Taken as a group, those behaviors are called effeminate, and can't be explained by abuse.
Posted by: Jeff Guinn at July 16, 2004 2:16 PMI cannot generalize about homosexuals, Orrin, because I don't know who's who.
Even then, I'd be hesitant.
To get this away -- but not too far away -- from a touchy point, think of fetishes.
Nobody is ever going to make me believe that there's a gene for shoe fetish. On the other hand, it's common enough that it seems likely that there is some predisposing factor that allows it to develop.
I don't see people ascribing shoe fetishism to too much/little mother's love etc.
I claim to not know very much about homosexuals and next to nothing about how they come to be; but I claim to know as much as you do.
Posted by: Harry Eagar at July 16, 2004 2:47 PMJeff-
Effeminate mannerisms may be behavior learned as a result of identification with mother rather than father. Pre-pubescent sexual abuse could, logically, have devestaing effects on a boys image of himself and his view of men.

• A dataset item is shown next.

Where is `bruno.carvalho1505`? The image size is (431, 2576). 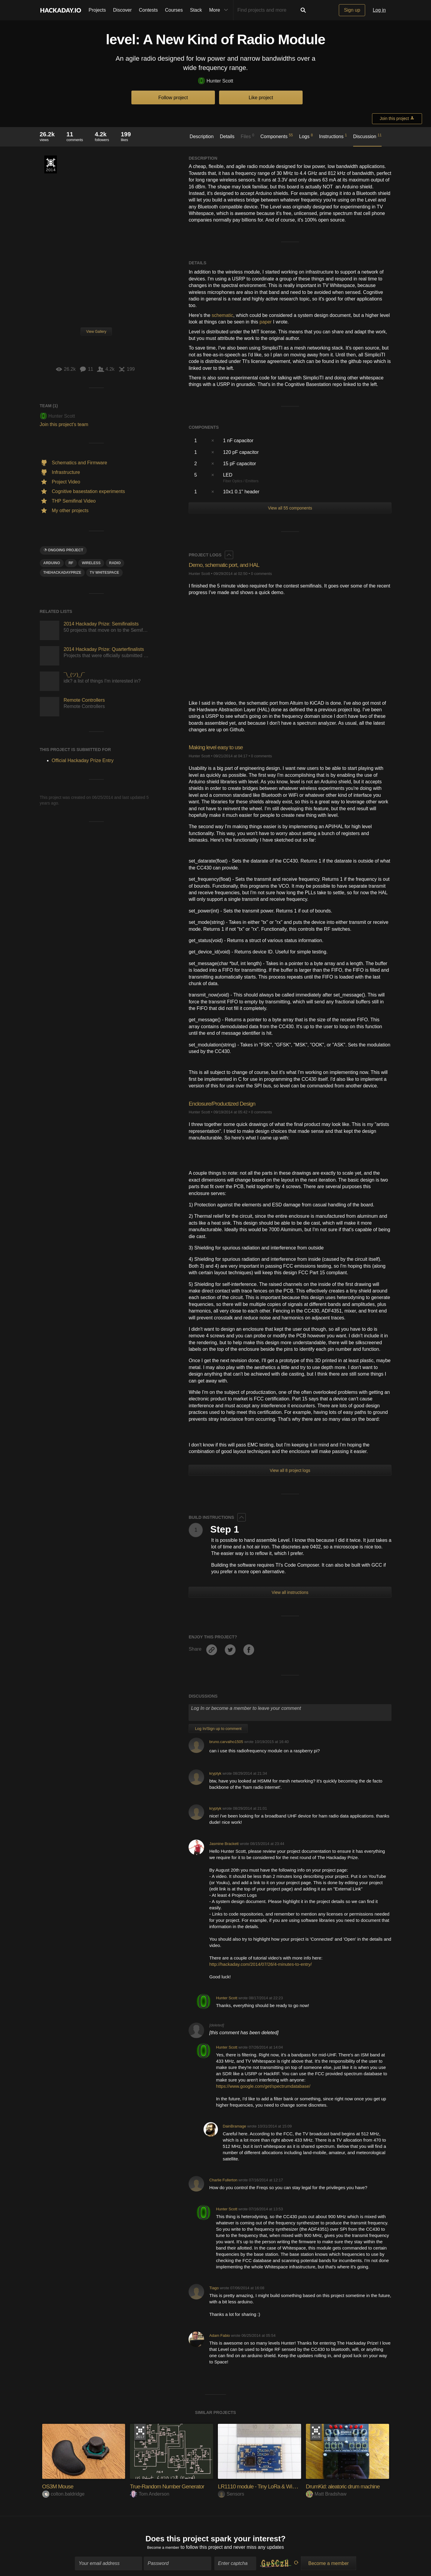 bruno.carvalho1505 is located at coordinates (226, 1741).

I am confused regarding your characterization of biological process as non-deterministic. Purely biological process would seem to be the epitomy of "determinism" since all physical human traits are in fact determined by genetics. If you mean that behavior is not driven by conscious choice but purely driven by genetics or you make no distinction between the physical and the psychological, or what I might call spiritual sides of man, then you are approaching the logical conclusion of materialism: there is no such thing as right or wrong, only survival and the immediate satisfaction of ones' drives and desires.
Posted by: Tom C, Stamford,Ct. at July 16, 2004 3:10 PMOJ:
How could you have misread what I said so badly?

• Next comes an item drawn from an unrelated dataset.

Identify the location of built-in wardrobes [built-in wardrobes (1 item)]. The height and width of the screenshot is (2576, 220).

In order for Communism to work, human nature has to be malleable. According to you, and the Bible, and a whole bloody lot of common sense, it isn't. Yet you don't mind attributing a massive change in a fundamental component of human nature to any number of external influences.
I didn't realize you are a closet commie.
Tom:
Your characterization of processes is mistaken. To take a simple case, building a car is the result of various processes, yet even with something as simple, relatively speaking, as a car, the results are not identical. A process is deterministic if the results of multiple trials are invariant. Very few processes are deterministic--what goes on in a computer is one of the few examples I can think of off hand, ignoring Microsoft.
Building a human is a process, yet even given identical blueprints (as with identical twins), the results are not exactly the same, because the processes are not deterministic. Genes are the basis for human traits, but there is a whole heck of a lot between basis and result.
For instance, there is no gene for cleft palate. Keep in mind also the divergence between ambiguous genitalia and very unambiguous genes. Those are both the result of non-deterministic processes.
And I said nothing about behavior being driven by genetics, only that female brains are distinctly different from male brains, as are a whole raft of behavior patterns that are just as innate to gender as physical secondary sexual characteristics.
If you wish to contest that, then you are agreeing with the left that human nature is playdough for progressives, making you the materialist.
Brains have to make the conversion from the female starting point to the male result. Given the myriad examples of other gestational processes that don't produce results matching the genotype, on what basis would you argue that brain wiring wouldn't also suffer similar problems?
Yeah, Tom, genetics is not the sole determinant of physical characters. Development -- influenced by environmental factors -- counts, too, as Jeff says.
Posted by: Harry Eagar at July 16, 2004 8:27 PMAs a Darwinist you're forced to believe there's some material advantage to every asinine behavior, including shoe fetishes. It's why we find y'all so amusing.